Lenders must market to military service members to maximize production

Mortgage

Long-awaited, spring has finally arrived, and with it a number of prospective homebuyers. May, June, July and August are the four busiest home-selling months, and reportedly account for nearly 40% of an average year’s total home selling.

Given the importance of the season, mortgage originators would be wise to look at industry forecasts to know what to expect. Several patterns for home buying seem to stand out this year, but it’s worth highlighting that this year’s trends are especially noteworthy with respect to a key demographic: military service members.

Perhaps the trend that is garnering the most attention concerns housing prices. Market forecasts are predicting that prices should continue to rise, dampening sales. House price growth is expected to outpace inflation and pay growth, but not to the degree that it has over the last several years.

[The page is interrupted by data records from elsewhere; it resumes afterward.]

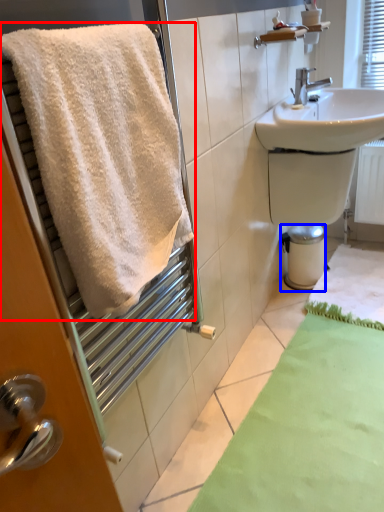 Question: Which object appears closest to the camera in this image, towel (highlighted by a red box) or bidet (highlighted by a blue box)?

Choices:
 (A) towel
 (B) bidet

Answer: (A) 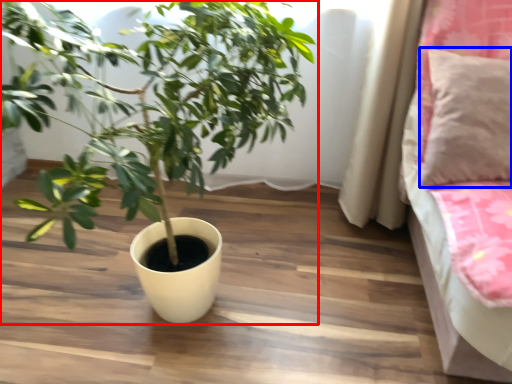 Question: Which of the following is the closest to the observer, houseplant (highlighted by a red box) or pillow (highlighted by a blue box)?

Choices:
 (A) houseplant
 (B) pillow

Answer: (A) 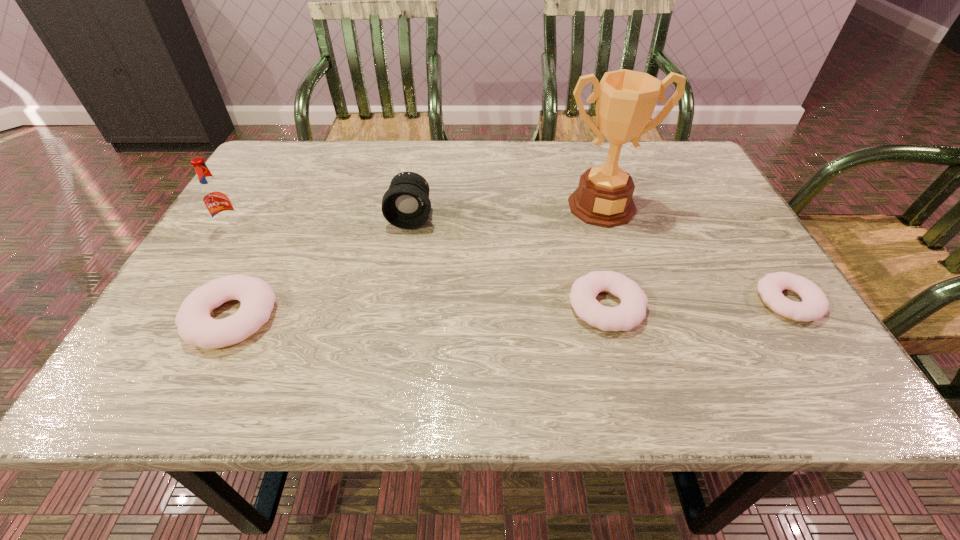 I want to click on free space located on the back of the second doughnut from left to right, so click(575, 186).

This screenshot has width=960, height=540. Identify the location of blank area located on the left of the rightmost object. (642, 301).

This screenshot has height=540, width=960. I want to click on vacant point located 0.050m on the front-facing side of the tallest object, so click(612, 242).

At what (x,y) coordinates should I click in order to perform the action: click on vacant space located at the front element of the third tallest object. Please return your answer as a coordinate pair (x, y). Looking at the image, I should click on (393, 318).

Identify the location of free space located on the front of the second tallest object. (194, 291).

The height and width of the screenshot is (540, 960). In order to click on object that is at the far edge in this screenshot , I will do `click(626, 99)`.

Locate an element on the screen. doughnut positioned at the left edge is located at coordinates (196, 327).

In order to click on root beer that is at the left edge in this screenshot , I will do `click(215, 197)`.

What are the coordinates of `object present at the right edge` in the screenshot? It's located at (814, 305).

Where is `object situated at the near left corner`? object situated at the near left corner is located at coordinates (196, 327).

Home prices are expected to rise 3.7% in 2019. Perhaps even more worrisome are increasing concerns of a general downturn in the economy, lowering growth outlooks as well.

Military jobs, however, are often considered “recession proof.” While the business world deals with periodic cycles of boom and bust, the military carries on unfazed by this turbulence. As a result, the financial outlook of service members is largely independent of any exogenous economic trends.

According to a report by the Consumer Financial Protection Bureau, service members have consistently represented roughly 7.3% to 7.5% of all first-time homebuyers since 2006. This is especially notable when considered in light of the mortgage crisis, during which first-time homebuyers as a share of all mortgages dropped from 16% to 13%. If economic headwinds begin to prevail, service members as a share of first-time homebuyers should only increase.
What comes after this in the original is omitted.